* WORK TO COMPLETE *
Take the line containing "115mm σκαφώ" as the first and the last line of the records below as the end, and please set down only what lies between them exactly, both ends included.
■ ■ ■ ■ ■ ■ ■
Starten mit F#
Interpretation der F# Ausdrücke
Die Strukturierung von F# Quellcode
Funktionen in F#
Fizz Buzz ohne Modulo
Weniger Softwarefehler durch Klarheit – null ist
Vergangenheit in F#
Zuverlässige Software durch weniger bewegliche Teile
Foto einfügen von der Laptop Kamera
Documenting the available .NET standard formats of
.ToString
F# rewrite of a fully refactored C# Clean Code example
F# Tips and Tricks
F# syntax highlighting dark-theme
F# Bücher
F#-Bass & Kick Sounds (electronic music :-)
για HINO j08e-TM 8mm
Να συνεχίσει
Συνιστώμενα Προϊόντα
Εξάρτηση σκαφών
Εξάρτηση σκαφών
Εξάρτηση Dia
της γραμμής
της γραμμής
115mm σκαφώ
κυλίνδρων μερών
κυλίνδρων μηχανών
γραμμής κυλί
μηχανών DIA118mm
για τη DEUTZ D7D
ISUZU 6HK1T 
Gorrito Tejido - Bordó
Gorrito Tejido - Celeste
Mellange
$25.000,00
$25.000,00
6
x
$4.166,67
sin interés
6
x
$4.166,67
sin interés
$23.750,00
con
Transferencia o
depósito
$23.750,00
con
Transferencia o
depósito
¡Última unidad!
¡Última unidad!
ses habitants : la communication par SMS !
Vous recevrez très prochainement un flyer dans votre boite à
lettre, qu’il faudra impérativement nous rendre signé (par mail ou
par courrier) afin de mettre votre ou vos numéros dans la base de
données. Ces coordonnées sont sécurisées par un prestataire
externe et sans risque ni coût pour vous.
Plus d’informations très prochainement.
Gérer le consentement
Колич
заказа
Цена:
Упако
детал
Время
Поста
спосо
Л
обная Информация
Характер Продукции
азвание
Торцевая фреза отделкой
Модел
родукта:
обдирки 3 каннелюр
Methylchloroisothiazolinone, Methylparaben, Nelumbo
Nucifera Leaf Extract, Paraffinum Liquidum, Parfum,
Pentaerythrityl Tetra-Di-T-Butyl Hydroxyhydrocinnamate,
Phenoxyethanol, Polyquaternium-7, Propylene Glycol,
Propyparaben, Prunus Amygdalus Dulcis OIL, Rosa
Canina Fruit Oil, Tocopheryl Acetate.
■ ■ ■ ■ ■ ■ ■
* SOLVED PROBLEM *
115mm σκαφώ
κυλίνδρων μερών
κυλίνδρων μηχανών
γραμμής κυλί
μηχανών DIA118mm
για τη DEUTZ D7D
ISUZU 6HK1T 
Gorrito Tejido - Bordó
Gorrito Tejido - Celeste
Mellange
$25.000,00
$25.000,00
6
x
$4.166,67
sin interés
6
x
$4.166,67
sin interés
$23.750,00
con
Transferencia o
depósito
$23.750,00
con
Transferencia o
depósito
¡Última unidad!
¡Última unidad!
ses habitants : la communication par SMS !
Vous recevrez très prochainement un flyer dans votre boite à
lettre, qu’il faudra impérativement nous rendre signé (par mail ou
par courrier) afin de mettre votre ou vos numéros dans la base de
données. Ces coordonnées sont sécurisées par un prestataire
externe et sans risque ni coût pour vous.
Plus d’informations très prochainement.
Gérer le consentement
Колич
заказа
Цена:
Упако
детал
Время
Поста
спосо
Л
обная Информация
Характер Продукции
азвание
Торцевая фреза отделкой
Модел
родукта:
обдирки 3 каннелюр
Methylchloroisothiazolinone, Methylparaben, Nelumbo
Nucifera Leaf Extract, Paraffinum Liquidum, Parfum,
Pentaerythrityl Tetra-Di-T-Butyl Hydroxyhydrocinnamate,
Phenoxyethanol, Polyquaternium-7, Propylene Glycol,
Propyparaben, Prunus Amygdalus Dulcis OIL, Rosa
Canina Fruit Oil, Tocopheryl Acetate.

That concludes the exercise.